Paralympic swimmer Alec Elliot is headed to Rio
Wilfrid Laurier University swim coach, Hans Witolla, took a long pause as he searched for the correct words to describe Paralympic hopeful and Laurier swimmer, Alec Elliot.
“Not only has he found that one thing that he can be great at,” said Witolla. “But he has figured out exactly how to do that thing.”
As for Elliot, there isn’t a shade of doubt that he has found the sport he loves to compete in.
“The feeling when you get on the blocks and you get to race, and you have a good race, is one of the greatest things,” Elliot said.
“You feel so invigorated after… All your hard work actually worked out for something.”
Elliot was born with a condition called syndactyly, which caused the third and fourth finger on his right hand to be connected, as well as an abnormally small pinkie on his left hand, connected toes and overall small hands and feet.
The opportunity to compete as a para-athlete came up after years of competitive swimming, according to Elliot.
“I was facing normal competitors and then about two years after that someone said ‘maybe you can get qualified as a para swimmer,’” he said.
“We got in contact with Swim Canada and said we’d like to have an assessment done.”
Swim Canada classified him as an S9 or an S10 in his swim competitions, with S1 being the least able bodied and S10 being the most.

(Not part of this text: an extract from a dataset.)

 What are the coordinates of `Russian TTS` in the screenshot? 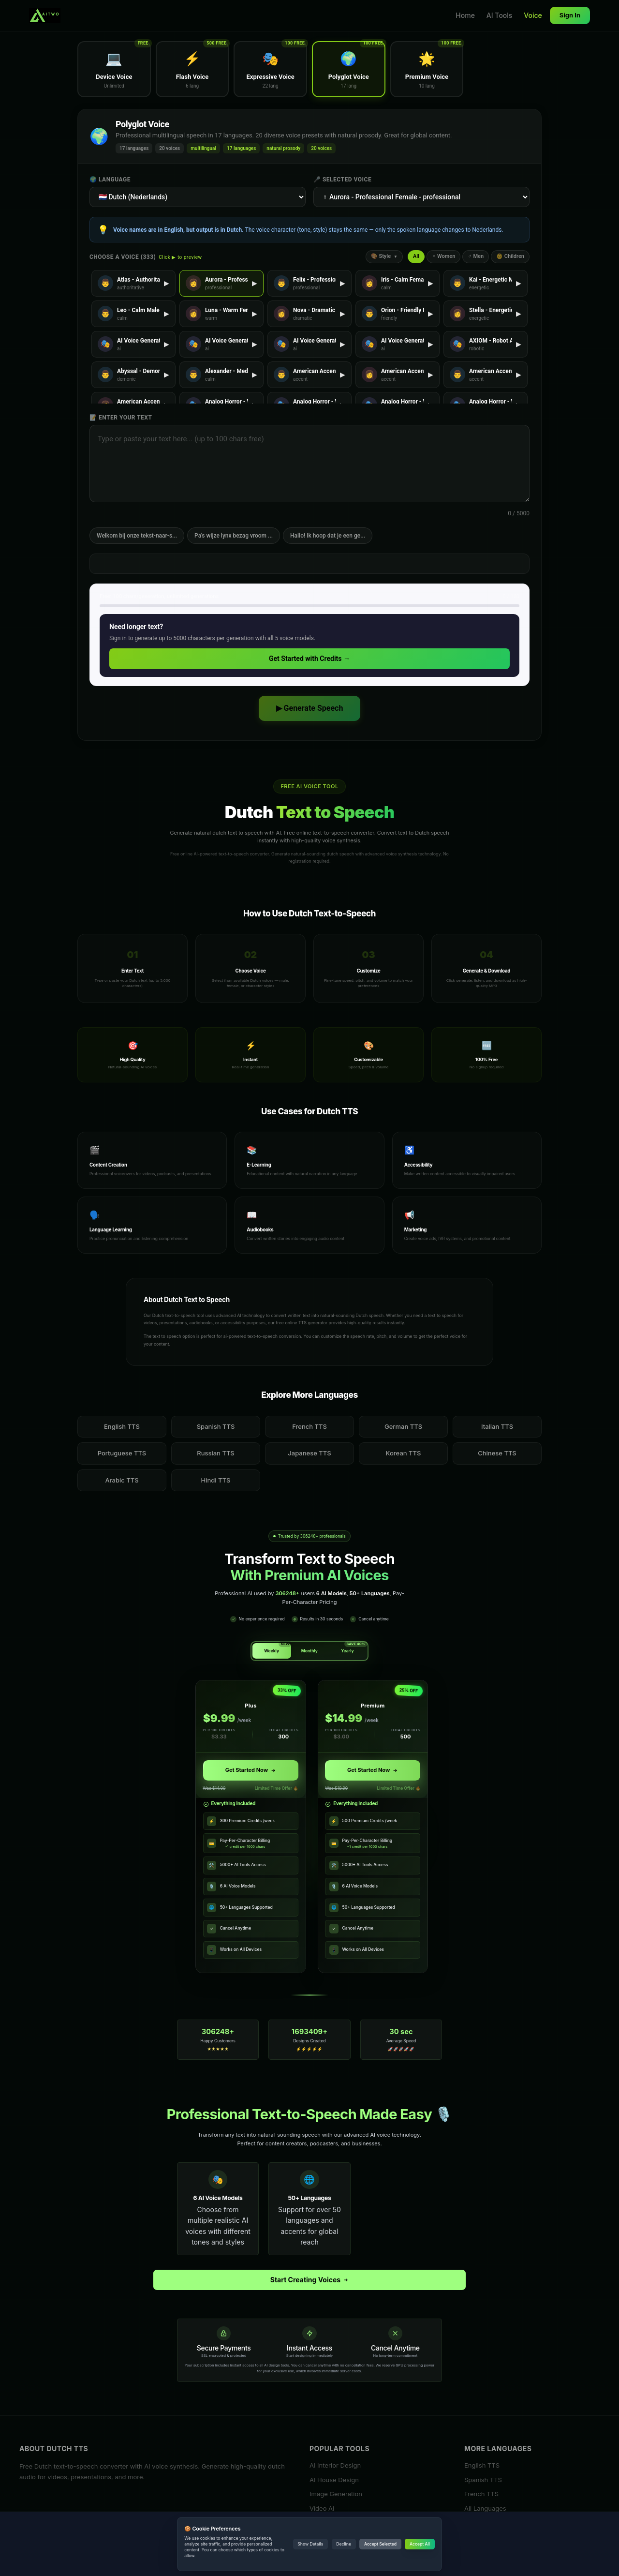 It's located at (216, 1453).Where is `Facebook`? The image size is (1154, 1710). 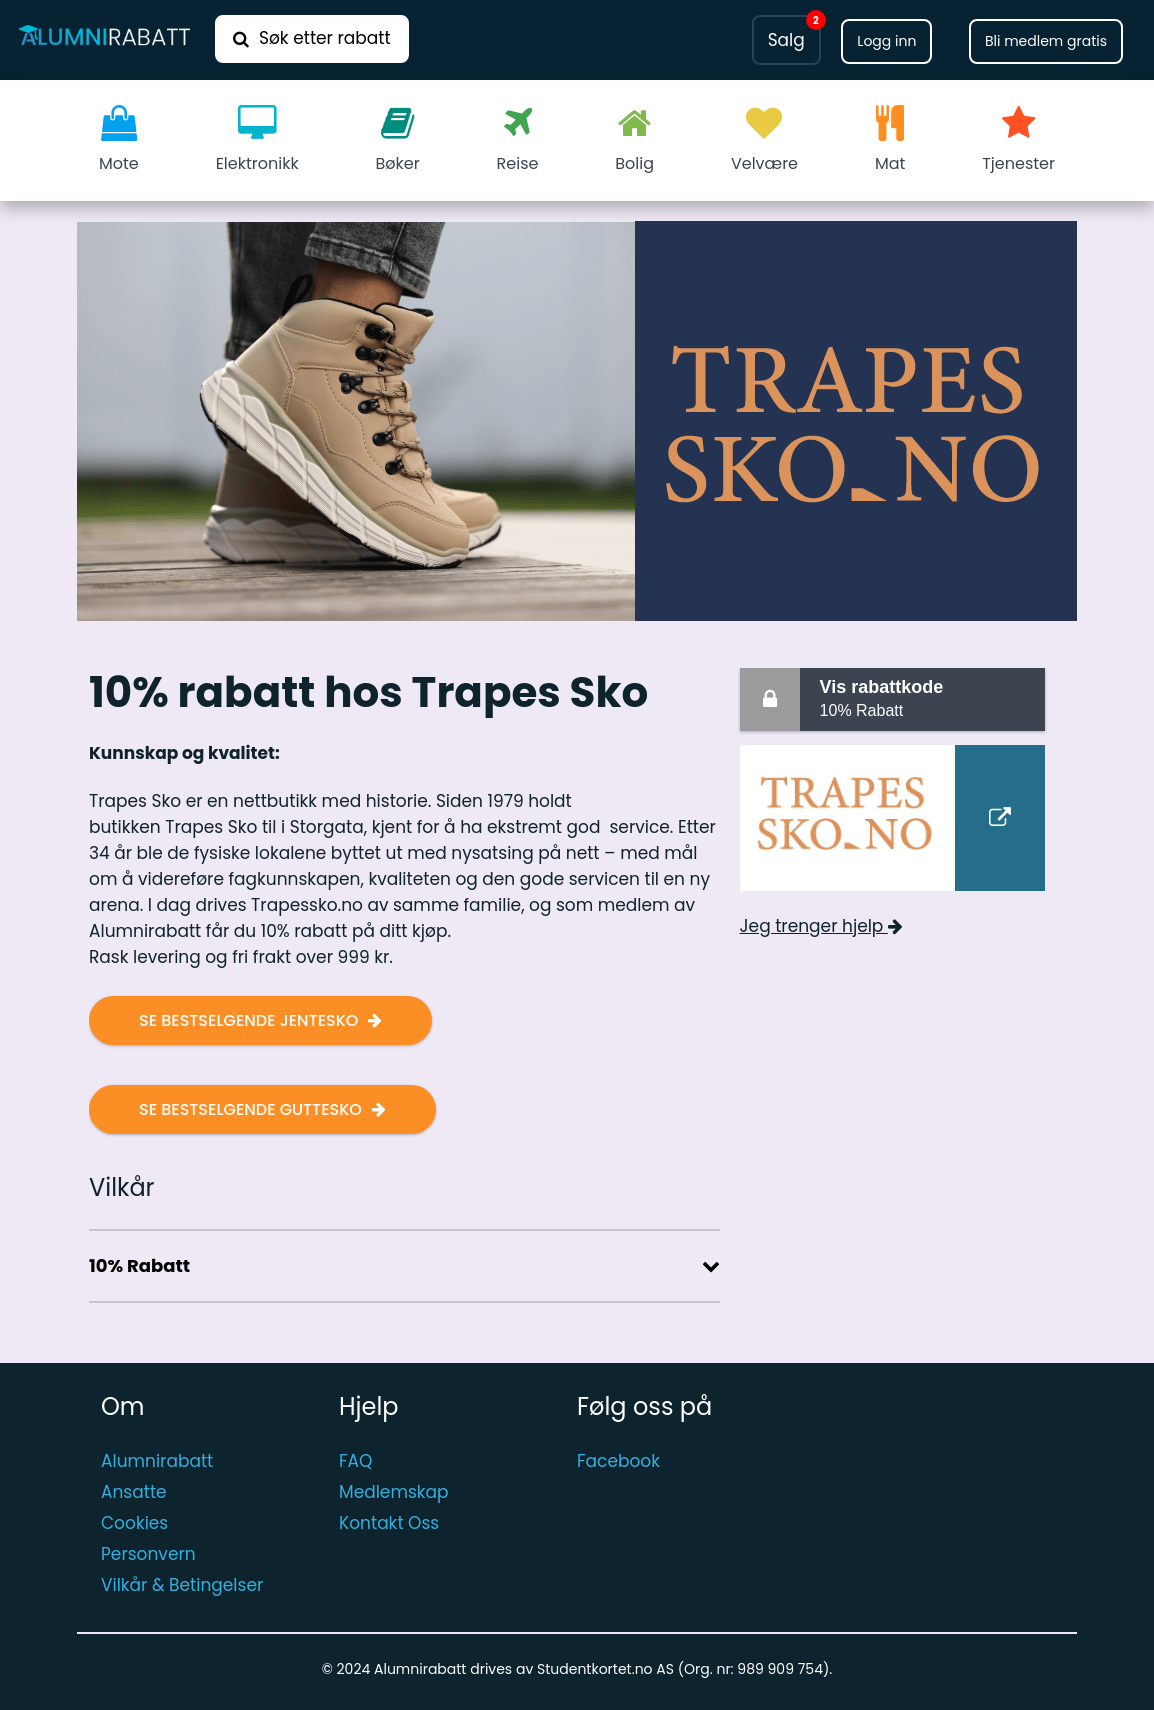 Facebook is located at coordinates (618, 1461).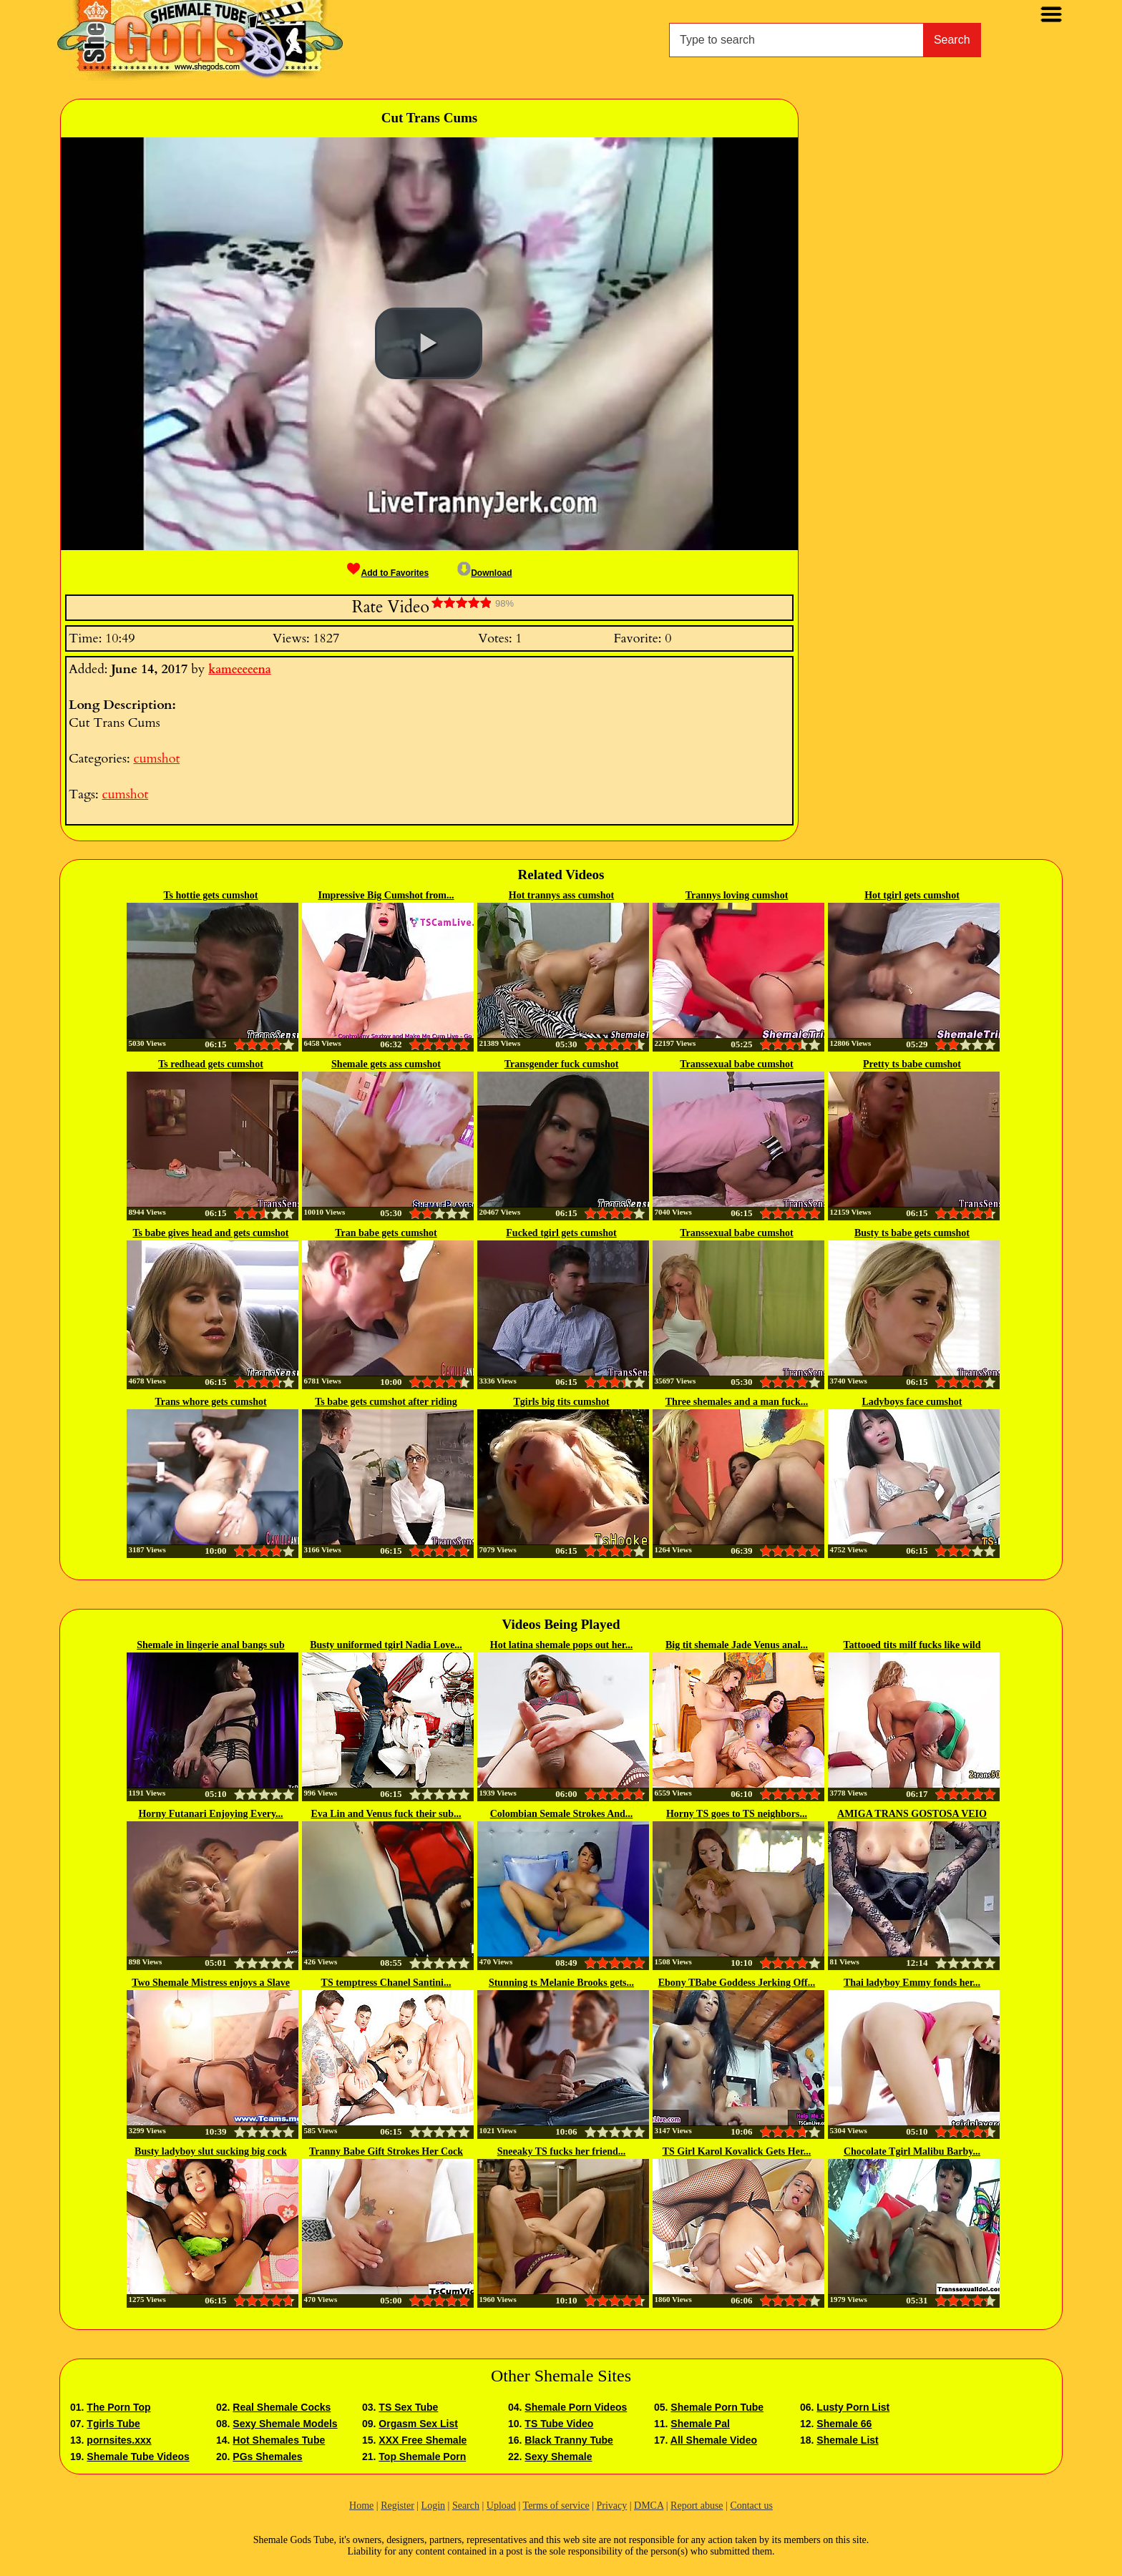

This means he could compete in both non-para and para events.
When asked if he ever felt he was at a disadvantage, Elliot simply shook his head. He sees his Paralympic status as a way of achieving something that may have not otherwise been possible.
“It ended up being an advantage that I did get classed in. I probably wouldn’t have this opportunity without it, I’d have to work a lot harder to make the able-bodied team,” he said.
It’s Elliot’s mentality that Witolla believes makes him stand out and has allowed him to achieve his status as arguably one of the top five para-swimmers in the world, right now.
“I have worked with para athletes for 25 years and the ones that are concerned about them being para athletes are not usually the ones who will be very successful,” said Witolla.
“The ones that will be successful are the ones that look at the way society wants you to look at them and say ‘look what I can do’… [Alec] has the right headspace for that.”
That kind of attitude has also allowed Elliot to train nearly seven days a week during the last year of preparation.
“It’s that mental toughness … the eye of the tiger that says, ‘I’m winning today, I’m beating everybody today,’” Witolla said.
With his injury and past events behind him, all signs point towards Rio for Elliot, with an opportunity to represent his country as well as put Waterloo on the map.
“It’s really exciting because I have a chance to represent Canada and I have a chance to represent the region and this club. It is going to be really cool to see what I can do, how fast I can swim, if I can pick up a medal, pick up a finals[appearance] and have fun with it, too,” Elliot added.
“I think he can do it,” said Witolla. “I don’t want to jinx anybody, but the opportunity is there.”